WHAT IS NEEDED
The required answer is each line in the entries below where "puntate" occurs.
=== Begin Enclosure ===
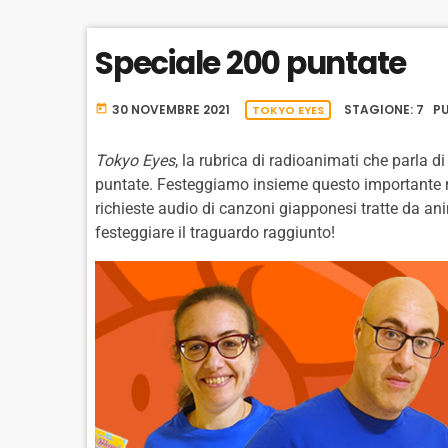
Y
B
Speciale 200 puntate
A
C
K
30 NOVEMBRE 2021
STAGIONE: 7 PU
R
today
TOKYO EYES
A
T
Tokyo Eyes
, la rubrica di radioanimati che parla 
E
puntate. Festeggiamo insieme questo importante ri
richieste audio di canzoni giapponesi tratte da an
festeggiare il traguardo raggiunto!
=== End Enclosure ===
=== Begin Enclosure ===
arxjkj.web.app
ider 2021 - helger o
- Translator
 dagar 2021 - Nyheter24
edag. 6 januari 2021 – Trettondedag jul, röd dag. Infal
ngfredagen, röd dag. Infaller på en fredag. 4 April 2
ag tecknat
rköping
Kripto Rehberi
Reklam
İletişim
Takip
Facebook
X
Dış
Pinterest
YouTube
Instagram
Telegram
=== End Enclosure ===
=== Begin Enclosure ===
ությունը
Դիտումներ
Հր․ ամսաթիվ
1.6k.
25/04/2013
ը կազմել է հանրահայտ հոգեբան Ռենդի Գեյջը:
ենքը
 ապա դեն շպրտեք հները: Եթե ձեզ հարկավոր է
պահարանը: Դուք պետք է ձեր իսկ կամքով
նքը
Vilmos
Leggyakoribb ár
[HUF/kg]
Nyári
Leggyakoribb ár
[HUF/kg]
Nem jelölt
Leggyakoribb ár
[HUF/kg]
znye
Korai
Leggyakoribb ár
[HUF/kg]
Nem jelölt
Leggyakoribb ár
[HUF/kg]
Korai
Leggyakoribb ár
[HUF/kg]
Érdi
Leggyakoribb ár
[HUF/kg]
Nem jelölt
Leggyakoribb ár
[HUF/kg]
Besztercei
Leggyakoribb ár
=== End Enclosure ===
WRITTEN RESPONSE
Speciale 200 puntate
puntate. Festeggiamo insieme questo importante ri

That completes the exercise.